Bloomberg News recently reported on new EU ‘guiding principles’ for the collaborative economy. One interesting thing in the report is the definition of a worker:
“The EC guidance relies on a rather strict definition of a worker, provided by the European Court of Justice: “The essential feature of an employment relationship is that for a certain period of time a person performs services for and under the direction of another person in return for which he receives remuneration.” In other words, if the provider of a service doesn’t independently determine its nature, remuneration and the working conditions, an employment relationship exists. This leaves Uber little wiggle room: It sets the rules and the prices. In the European framework, its drivers are at the very least private contractors working for the taxi service. ”
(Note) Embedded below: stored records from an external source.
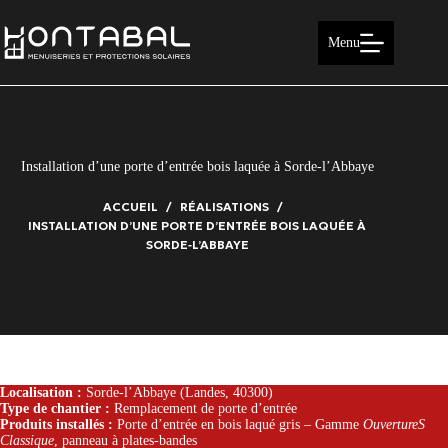
Passer
au
contenu
Menu
Installation d’une porte d’entrée bois laquée à Sorde‑l’Abbaye
ACCUEIL
RÉALISATIONS
INSTALLATION D’UNE PORTE D’ENTRÉE BOIS LAQUÉE À
SORDE‑L’ABBAYE
Localisation :
Sorde-l’Abbaye (Landes, 40300)
Type de chantier :
Remplacement de porte d’entrée
Produits installés :
Porte d’entrée en bois laqué gris – Gamme
OuvertureS
Classique
, panneau à plates-bandes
Why is that important? Because it seems the EU wants to make employers legally liable:
“The EC guidance leans toward making “traders” — individuals who provide a service through a sharing platform, be it Airbnb, Amazon’s Mechanical Turk or the design marketplace CoContest, legally liable for the services they provide — another step toward treating them as small-business owners. It could be argued that Uber provides the underlying taxi service, not just information for drivers and passengers, which would make it liable as an entity. This is a particularly important issue: According to a Eurobarometer survey, not knowing who will be responsible in case of trouble is the biggest problem European consumers have with gig economy services.”
Bottom line from this study is that companies like Amazon will face more scrutiny in the EU in years to come–which could potentially help workers with major issues. We’ll see.